Huawei ban ‘could backfire on US tech companies’
S&P Global Ratings says this is because of ‘the more direct and near-term revenue impact on suppliers to Huawei’
A ban on Huawei products would probably hurt technology companies, including those in the US, more than telecommunications operators, says credit ratings agency S&P Global Ratings.
In May, US President Donald Trump effectively banned Huawei from the US market and added it to a list that restricts US companies from doing business with the Chinese technology giant, which makes smartphones and supplies network equipment to telecoms operators.
Restrictions on equipment made by Huawei “could have wide-ranging impacts on the industry worldwide”, S&P said in a statement.
The agency said it had not taken any rating actions “for now” on the companies it rates in the sector.
A US ban on China’s ZTE in 2018 lasted four weeks, though that “may not be indicative of the outcome for Huawei".
“Currently, we view the short-term risks to tech as more prominent than for telecom companies given the more direct and near-term revenue impact on suppliers to Huawei,” S&P credit analyst Mark Habib said.
The supply ban would probably boost Huawei and China’s efforts to accelerate technology investments and reduce reliance on foreign suppliers for critical components.

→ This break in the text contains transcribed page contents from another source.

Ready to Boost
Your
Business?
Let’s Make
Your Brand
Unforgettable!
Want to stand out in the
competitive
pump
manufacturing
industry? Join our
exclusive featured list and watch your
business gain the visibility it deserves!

That could lift competition in the technology sector and “potentially lower the long-term growth prospects of US technology firms”, the ratings agency said.
It was too early to tell if restrictions would hamper China’s ambitions to be a leader in 5G technology, or if they would backfire “and leave countries like the US behind”.
“Much will depend on how badly Huawei is constrained and how ready competing equipment-makers are to take the lead.”
Habib said while the short-term consequences of a ban for technology and telecoms companies were manageable, “the long-term stakes, particularly for tech, could be decisive”.